20h05 Vote : 22 voix pour, 7 contre. Conclusion du maire : « Et vous avez la prétention de gérer les biens communaux ? » « Chantage ! », gronde André Fito, « Démagogie ! », un spectateur (1).

20h11 Malgré une nette baisse d’intensité, l’empoignade se poursuit avec le vote des tarifs de location de la salle et les montants de la caution (2 000 euros). Curieusement, le public reste toujours aussi passif. Question d’âge ?

20h25 Renée Vignal, élue aux Affaires sociales, achève la lecture de la délibération 6, « Foyer logement (3e âge) : création d’un établissement public autonome ». Masque de mère supérieure accablée par les malheurs du monde, la conseillère de la majorité pose son visage sur ses deux mains jointes en prière, coudes et poitrine sur la table.

20h41 Nouveau « chantage » du maire à l’occasion du vote, que l’oppositon boycotte pour cause « d’illégalité » : « Ca va être interprété. Je m’inquiète de ce que vont en penser les personnes âgées… » Aucune réaction dans la salle.
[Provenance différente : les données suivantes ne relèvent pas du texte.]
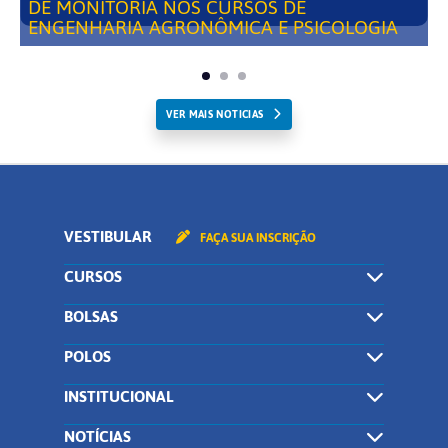
DE MONITORIA NOS CURSOS DE
ENGENHARIA AGRONÔMICA E PSICOLOGIA
VER MAIS NOTICIAS
VESTIBULAR
FAÇA SUA INSCRIÇÃO
CURSOS
BOLSAS
POLOS
INSTITUCIONAL
NOTÍCIAS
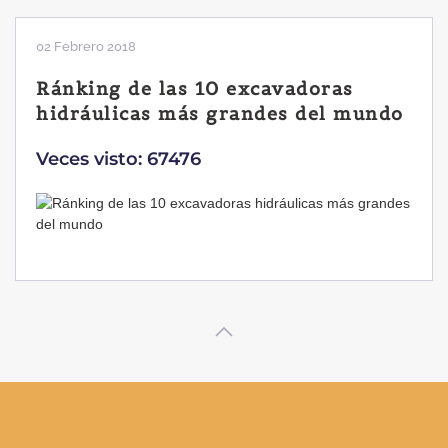
02 Febrero 2018
Ránking de las 10 excavadoras
hidráulicas más grandes del mundo
Veces visto: 67476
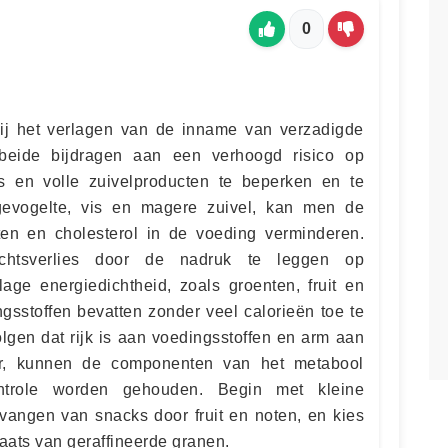
0
ij het verlagen van de inname van verzadigde
 beide bijdragen aan een verhoogd risico op
es en volle zuivelproducten te beperken en te
gevogelte, vis en magere zuivel, kan men de
ten en cholesterol in de voeding verminderen.
ichtsverlies door de nadruk te leggen op
ge energiedichtheid, zoals groenten, fruit en
ngsstoffen bevatten zonder veel calorieën toe te
lgen dat rijk is aan voedingsstoffen en arm aan
er, kunnen de componenten van het metabool
ntrole worden gehouden. Begin met kleine
rvangen van snacks door fruit en noten, en kies
laats van geraffineerde granen.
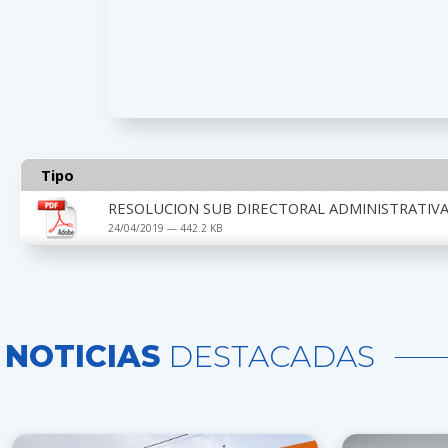
Tipo
RESOLUCION SUB DIRECTORAL ADMINISTRATIVA 
24/04/2019 — 442.2 KB
NOTICIAS
DESTACADAS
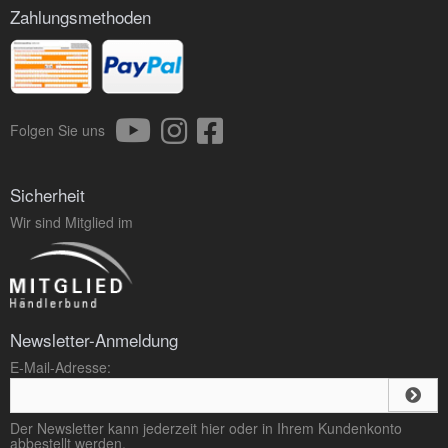
Zahlungsmethoden
Folgen Sie uns
Sicherheit
Wir sind Mitglied im
Newsletter-Anmeldung
E-Mail-Adresse:
Der Newsletter kann jederzeit hier oder in Ihrem Kundenkonto
abbestellt werden.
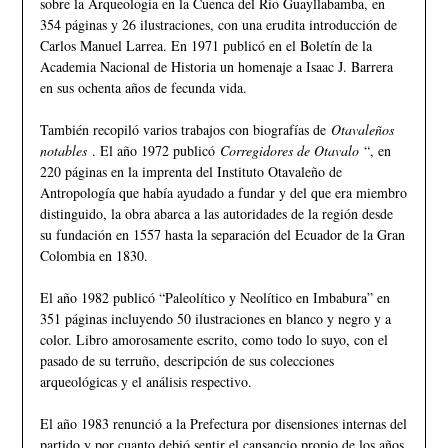
sobre la Arqueología en la Cuenca del Río Guayllabamba, en
354 páginas y 26 ilustraciones, con una erudita introducción de
Carlos Manuel Larrea. En 1971 publicó en el Boletín de la
Academia Nacional de Historia un homenaje a Isaac J. Barrera
en sus ochenta años de fecunda vida.
También recopiló varios trabajos con biografías de
Otavaleños
notables
. El año 1972 publicó
Corregidores de Otavalo
“, en
220 páginas en la imprenta del Instituto Otavaleño de
Antropología que había ayudado a fundar y del que era miembro
distinguido, la obra abarca a las autoridades de la región desde
su fundación en 1557 hasta la separación del Ecuador de la Gran
Colombia en 1830.
El año 1982 publicó “Paleolítico y Neolítico en Imbabura” en
351 páginas incluyendo 50 ilustraciones en blanco y negro y a
color. Libro amorosamente escrito, como todo lo suyo, con el
pasado de su terruño, descripción de sus colecciones
arqueológicas y el análisis respectivo.
El año 1983 renunció a la Prefectura por disensiones internas del
partido y por cuanto debió sentir el cansancio propio de los años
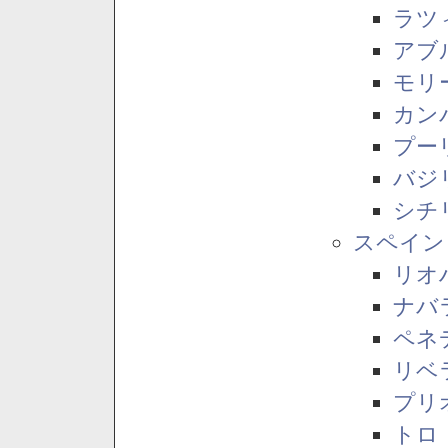
ラツ
アブ
モリ
カン
プー
バジ
シチ
スペイン
リオ
ナバ
ペネ
リベ
プリ
トロ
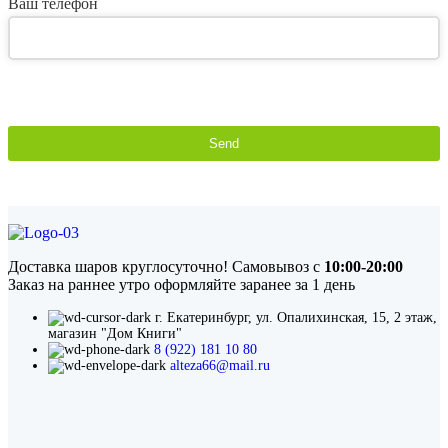
Ваш телефон
Send
This
field
should
be
left
blank
Доставка шаров круглосуточно! Самовывоз с
10:00-20:00
Заказ на раннее утро оформляйте заранее за 1 день
г. Екатеринбург, ул. Опалихинская, 15, 2 этаж,
магазин "Дом Книги"
8 (922) 181 10 80
alteza66@mail.ru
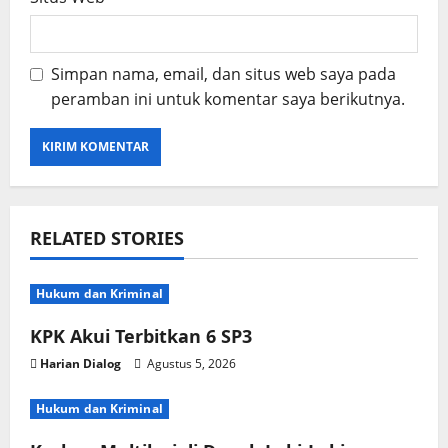
Simpan nama, email, dan situs web saya pada
peramban ini untuk komentar saya berikutnya.
RELATED STORIES
Hukum dan Kriminal
KPK Akui Terbitkan 6 SP3
Harian Dialog
Agustus 5, 2026
Hukum dan Kriminal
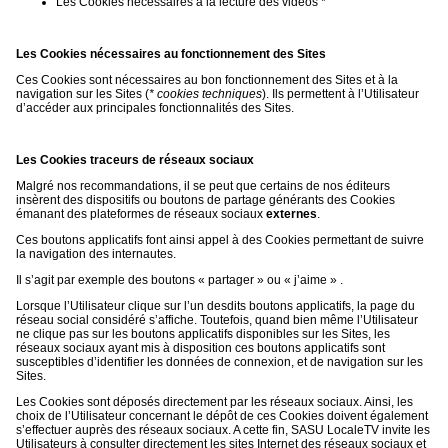
Les Cookies nécessaires à la lecture des vidéos *
Les Cookies nécessaires au fonctionnement des Sites
Ces Cookies sont nécessaires au bon fonctionnement des Sites et à la
navigation sur les Sites (
* cookies techniques
). Ils permettent à l’Utilisateur
d’accéder aux principales fonctionnalités des Sites.
Les Cookies traceurs de réseaux sociaux
Malgré nos recommandations, il se peut que certains de nos éditeurs
insèrent des dispositifs ou boutons de partage générants des Cookies
émanant des plateformes de réseaux sociaux
externes
.
Ces boutons applicatifs font ainsi appel à des Cookies permettant de suivre
la navigation des internautes.
Il s’agit par exemple des boutons « partager » ou « j’aime » .
Lorsque l’Utilisateur clique sur l’un desdits boutons applicatifs, la page du
réseau social considéré s’affiche. Toutefois, quand bien même l’Utilisateur
ne clique pas sur les boutons applicatifs disponibles sur les Sites, les
réseaux sociaux ayant mis à disposition ces boutons applicatifs sont
susceptibles d’identifier les données de connexion, et de navigation sur les
Sites.
Les Cookies sont déposés directement par les réseaux sociaux. Ainsi, les
choix de l’Utilisateur concernant le dépôt de ces Cookies doivent également
s’effectuer auprès des réseaux sociaux. A cette fin, SASU LocaleTV invite les
Utilisateurs à consulter directement les sites Internet des réseaux sociaux et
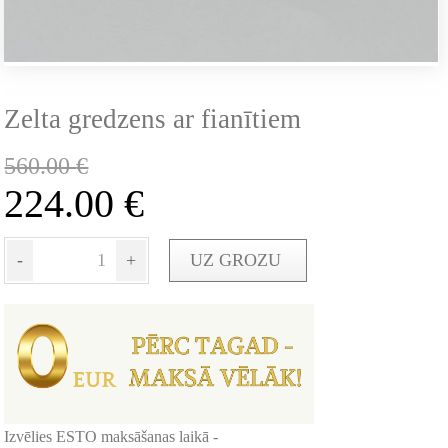
Zelta gredzens ar fianītiem
560.00
€
224.00
€
-
+
UZ GROZU
Izvēlies ESTO maksāšanas laikā -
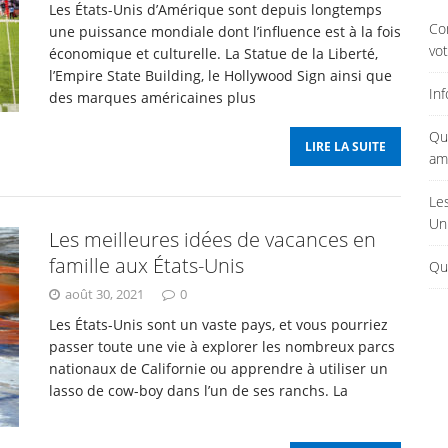
Les États-Unis d’Amérique sont depuis longtemps
Co
une puissance mondiale dont l’influence est à la fois
vo
économique et culturelle. La Statue de la Liberté,
l’Empire State Building, le Hollywood Sign ainsi que
In
des marques américaines plus
Qu
LIRE LA SUITE
am
Le
Un
Les meilleures idées de vacances en
famille aux États-Unis
Qu
août 30, 2021
0
Les États-Unis sont un vaste pays, et vous pourriez
passer toute une vie à explorer les nombreux parcs
nationaux de Californie ou apprendre à utiliser un
lasso de cow-boy dans l’un de ses ranchs. La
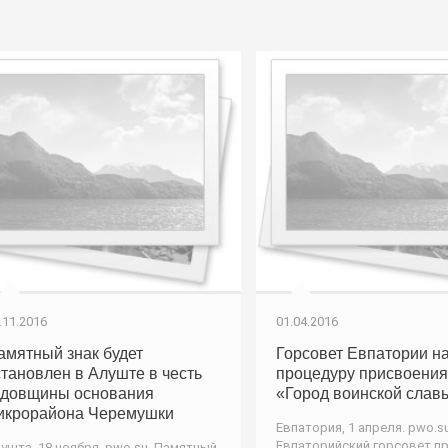
.11.2016
01.04.2016
амятный знак будет
Горсовет Евпатории н
становлен в Алуште в честь
процедуру присвоения
одовщины основания
«Город воинской слав
икрорайона Черемушки
Евпатория, 1 апреля. pwo.su
Евпаторийский горсовет п
ушта, 18 ноября. pwo.su. Памятный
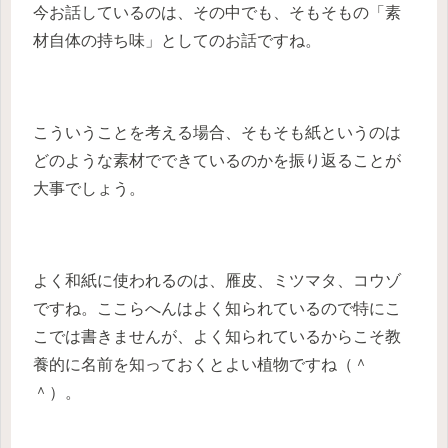
今お話しているのは、その中でも、そもそもの「素
材自体の持ち味」としてのお話ですね。
こういうことを考える場合、そもそも紙というのは
どのような素材でできているのかを振り返ることが
大事でしょう。
よく和紙に使われるのは、雁皮、ミツマタ、コウゾ
ですね。ここらへんはよく知られているので特にこ
こでは書きませんが、よく知られているからこそ教
養的に名前を知っておくとよい植物ですね（＾
＾）。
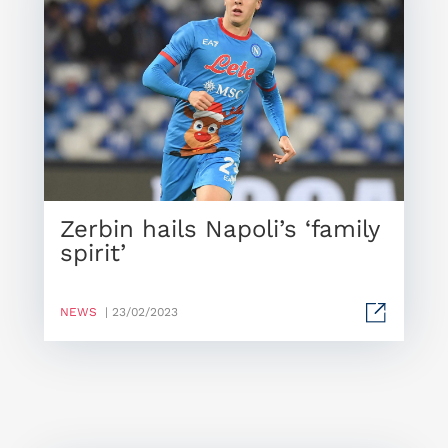
Zerbin hails Napoli’s ‘family
spirit’
NEWS
| 23/02/2023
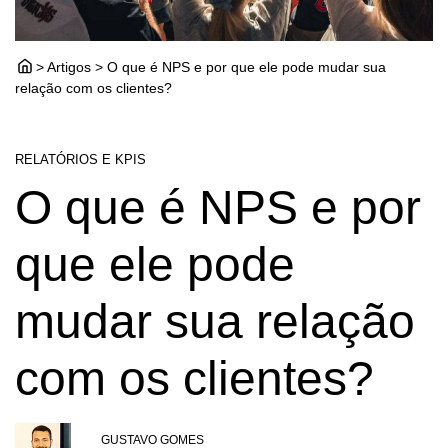
> Artigos > O que é NPS e por que ele pode mudar sua
relação com os clientes?
RELATÓRIOS E KPIS
O que é NPS e por
que ele pode
mudar sua relação
com os clientes?
GUSTAVO GOMES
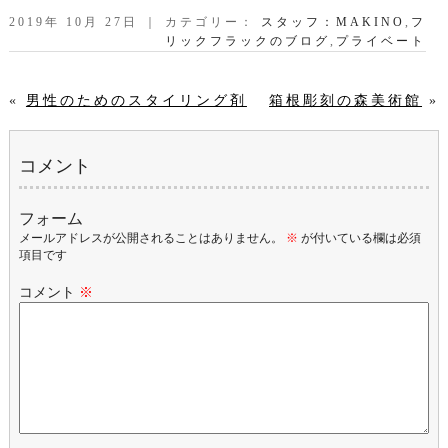
2019年 10月 27日 ｜ カテゴリー：
スタッフ：MAKINO
,
フ
リックフラックのブログ
,
プライベート
«
男性のためのスタイリング剤
箱根彫刻の森美術館
»
コメント
フォーム
メールアドレスが公開されることはありません。
※
が付いている欄は必須
項目です
コメント
※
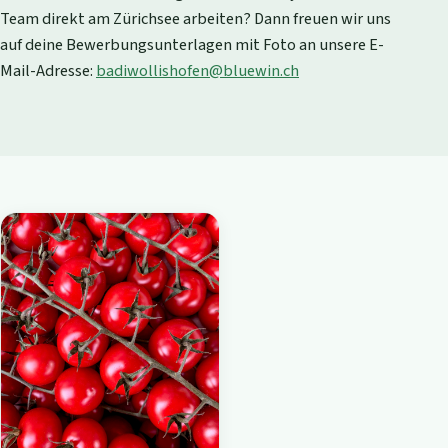
Team direkt am Zürichsee arbeiten? Dann freuen wir uns
auf deine Bewerbungsunterlagen mit Foto an unsere E-
Mail-Adresse:
badiwollishofen@bluewin.ch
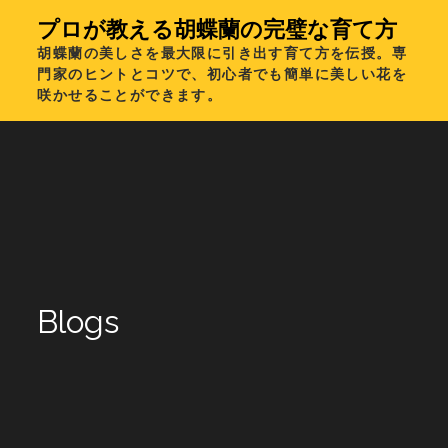
Skip
プロが教える胡蝶蘭の完璧な育て方
to
胡蝶蘭の美しさを最大限に引き出す育て方を伝授。専
content
門家のヒントとコツで、初心者でも簡単に美しい花を
咲かせることができます。
Blogs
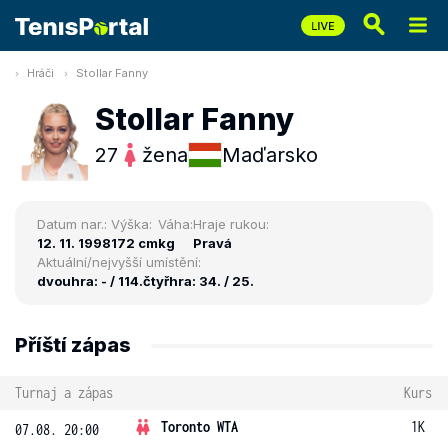
Hráči
Stollar Fanny
Stollar Fanny
27
žena
Maďarsko
Datum nar.:
Výška:
Váha:
Hraje rukou:
12. 11. 1998
172 cm
kg
Pravá
Aktuální/nejvyšší umístění:
dvouhra: - / 114.
čtyřhra: 34. / 25.
Příští zápas
Turnaj a zápas
Kurs
Toronto WTA
1K
07.08. 20:00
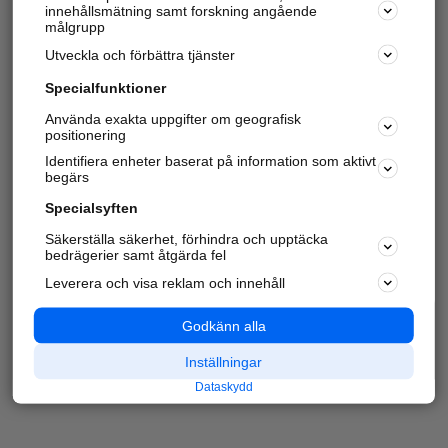
innehållsmätning samt forskning angående
målgrupp
Utveckla och förbättra tjänster
Specialfunktioner
Använda exakta uppgifter om geografisk
positionering
Identifiera enheter baserat på information som aktivt
begärs
Specialsyften
Säkerställa säkerhet, förhindra och upptäcka
bedrägerier samt åtgärda fel
Leverera och visa reklam och innehåll
Godkänn alla
Inställningar
Dataskydd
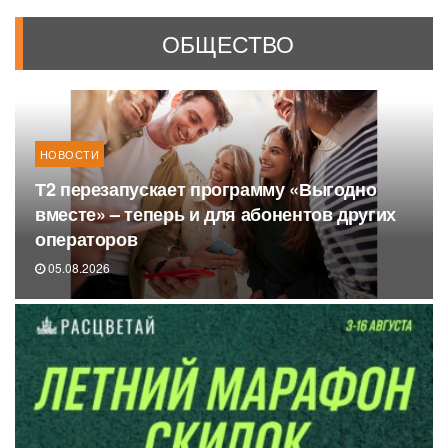
ОБЩЕСТВО
НОВОСТИ
Т2 перезапускает программу «Выгодно
вместе» – теперь и для абонентов других
операторов
05.08.2026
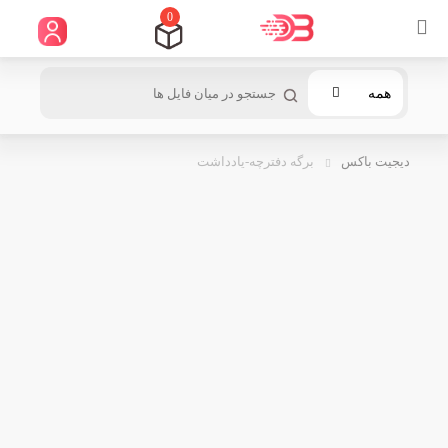
0
همه
دیجیت باکس
برگه دفترچه-یادداشت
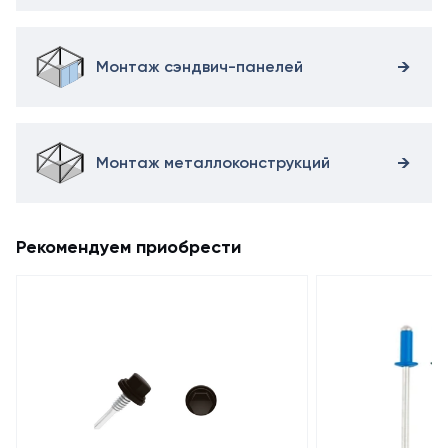
Монтаж сэндвич-панелей
Монтаж металлоконструкций
Рекомендуем приобрести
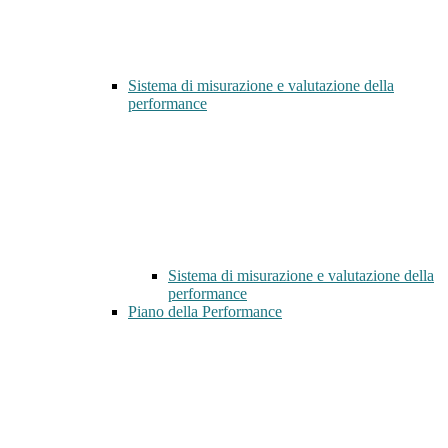
Sistema di misurazione e valutazione della
performance
Sistema di misurazione e valutazione della
performance
Piano della Performance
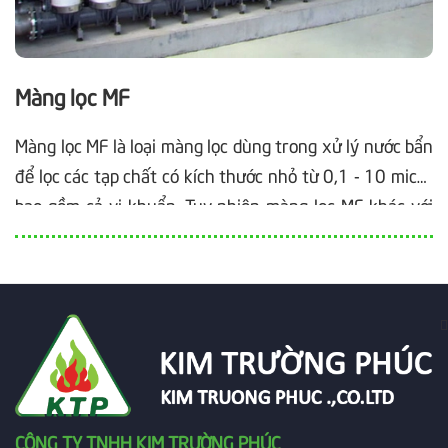
Màng lọc MF
Màng lọc MF là loại màng lọc dùng trong xử lý nước bẩn
để lọc các tạp chất có kích thước nhỏ từ 0,1 - 10 micro
bao gồm cả vi khuẩn. Tuy nhiên màng lọc MF khác với
màng lọc sử dụng công nghệ RO hay nano ở điểm đó là
không loại bỏ đi các chất hòa tan.
CÔNG TY TNHH KIM TRƯỜNG PHÚC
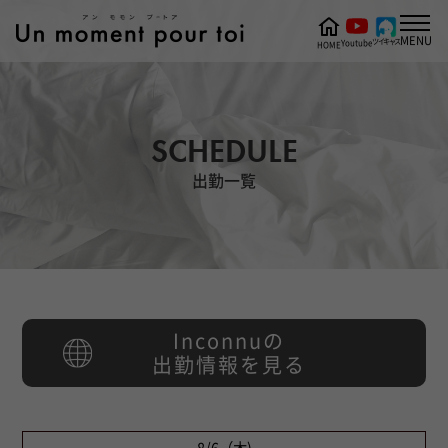
MENU
ツイキャス
Youtube
HOME
SCHEDULE
出勤一覧
Inconnuの
出勤情報を見る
20h44 Minaudage de Claude Alemagna : « Mon adjointe à la Jeunesse me fait ses beaux yeux, car ce soir il y a une manifestation culturelle de qualité. On va faire vite. » La septuagénaire, visiblement pas fan des « Feux de l’amour », hurle : « Micro ! »

20h55 Des applaudissements concluent l’accord de principe du rachat pour 3,3 millions d’euros, voté à l’unanimité, du monastère Saint-Michel.

21h00 La moitié de la salle a déserté. Claude Alemagna attaque « quelques rajouts et les questions orales ». Côté « rajout » notable : le recrutement d’un contrat aidé pour le CLAS (2). « C’est un contrat de 12 mois et 26 heures par semaine qui coûte très peu cher à la collectivité », se réjouit Karine Mangin, adjointe à l’Education. Mais « très » précaire pour l’intéressé.

21h12 Côté « questions orales », c’est la fête d’André Fito : le conseiller d’opposition, qui butant sur quelques mots, fait face à une majorité méprisante. En vrac, au milieu de nombreux ricanements : « Oh non ! », « De grâce ! », « Quelle heure il est ? »… Claude Alemagna en particulier : « Vous voyez ce que je veux dire quand je parle de basket ? » Si le public encore présent apprécie bruyamment, la septuagénaire en tête, les colistiers du garagiste beaucoup moins. Dominique Deshaye, jusque-là muette sort d’un coup de son silence : « C’est inadmissible de parler comme ça ! Si ça vous dérange, vous pouvez partir ! » La suite est plus tranquille pour le socialiste.

21h30 Alors que ses deux copines plient bagages, une des trois mégères gémit : « J’ai du mal à me lever. »

21h41 André Fito prend sa revanche. Un peu trop cachottier avec son opposition, Claude Alemagna a été sommé par la Commission d’accès aux documents administratifs de lui fournir ceux qu’elle réclame (des factures, notamment). Une fois de plus, le maire joue le mépris et la mauvaise foi : « Je vous ai demandé de participer au travail ou de payer les heures supplémentaires des agents. » André Fito s’amuse : « C’est illégal, vous devez respecter la décision ! »

21h42 L’UMP lève la séance, éternel : « Merci pour ce conseil extraordinaire et à bientôt ! » Un homme massif s’approche et l’apostrophe : « Vous m’aviez promis l’autorisation d’installer mon snack sur le parking il y a neuf mois ! Vous ne tenez pas votre parole ! » Nettement moins superbe, Claude Alemagna s’éclipse rapidement.

Jean-François Poupelin

(1) La préfecture a été saisie par l’association qui conteste l’instauration de la convention. (2) Contrat local d’accompagnement à la scolarité.